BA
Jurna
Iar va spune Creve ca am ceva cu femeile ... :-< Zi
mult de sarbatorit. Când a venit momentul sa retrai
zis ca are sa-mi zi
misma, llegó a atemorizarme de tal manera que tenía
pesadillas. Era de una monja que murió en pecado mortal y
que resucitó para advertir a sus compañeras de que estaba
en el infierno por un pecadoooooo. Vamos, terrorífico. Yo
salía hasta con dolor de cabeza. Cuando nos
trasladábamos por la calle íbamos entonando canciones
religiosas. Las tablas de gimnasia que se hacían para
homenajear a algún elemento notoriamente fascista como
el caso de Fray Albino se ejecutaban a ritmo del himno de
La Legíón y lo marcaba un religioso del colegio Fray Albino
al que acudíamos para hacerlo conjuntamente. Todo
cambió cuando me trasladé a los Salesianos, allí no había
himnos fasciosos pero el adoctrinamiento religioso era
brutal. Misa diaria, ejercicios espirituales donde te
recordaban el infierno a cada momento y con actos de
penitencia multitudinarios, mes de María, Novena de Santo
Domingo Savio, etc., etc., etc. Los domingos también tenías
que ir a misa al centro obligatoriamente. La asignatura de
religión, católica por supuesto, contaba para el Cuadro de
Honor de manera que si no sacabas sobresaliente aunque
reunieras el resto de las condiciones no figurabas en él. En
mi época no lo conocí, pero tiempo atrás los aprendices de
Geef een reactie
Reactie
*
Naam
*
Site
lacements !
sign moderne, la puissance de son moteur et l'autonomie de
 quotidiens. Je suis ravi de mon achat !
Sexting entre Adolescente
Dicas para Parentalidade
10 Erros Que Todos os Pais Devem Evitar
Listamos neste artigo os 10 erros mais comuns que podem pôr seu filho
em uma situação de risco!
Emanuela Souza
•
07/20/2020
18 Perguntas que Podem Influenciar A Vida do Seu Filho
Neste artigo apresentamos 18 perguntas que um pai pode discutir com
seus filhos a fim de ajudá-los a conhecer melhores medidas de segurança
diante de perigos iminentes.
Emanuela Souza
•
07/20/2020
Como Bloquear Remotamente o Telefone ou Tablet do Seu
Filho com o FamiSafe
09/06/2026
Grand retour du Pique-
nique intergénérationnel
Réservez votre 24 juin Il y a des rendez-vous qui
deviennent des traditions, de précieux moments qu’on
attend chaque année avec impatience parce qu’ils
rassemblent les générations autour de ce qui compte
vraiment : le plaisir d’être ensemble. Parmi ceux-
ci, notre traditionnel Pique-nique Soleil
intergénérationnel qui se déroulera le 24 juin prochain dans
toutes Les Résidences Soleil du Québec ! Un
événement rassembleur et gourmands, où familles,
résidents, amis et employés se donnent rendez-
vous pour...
════
PROBLEM TO SOLVE:
Nothing but the lines from the start of the data above through the line with "al que acudíamos" should appear in your answer, copied exactly.

ANSWER:
BA
Jurna
Iar va spune Creve ca am ceva cu femeile ... :-< Zi
mult de sarbatorit. Când a venit momentul sa retrai
zis ca are sa-mi zi
misma, llegó a atemorizarme de tal manera que tenía
pesadillas. Era de una monja que murió en pecado mortal y
que resucitó para advertir a sus compañeras de que estaba
en el infierno por un pecadoooooo. Vamos, terrorífico. Yo
salía hasta con dolor de cabeza. Cuando nos
trasladábamos por la calle íbamos entonando canciones
religiosas. Las tablas de gimnasia que se hacían para
homenajear a algún elemento notoriamente fascista como
el caso de Fray Albino se ejecutaban a ritmo del himno de
La Legíón y lo marcaba un religioso del colegio Fray Albino
al que acudíamos para hacerlo conjuntamente. Todo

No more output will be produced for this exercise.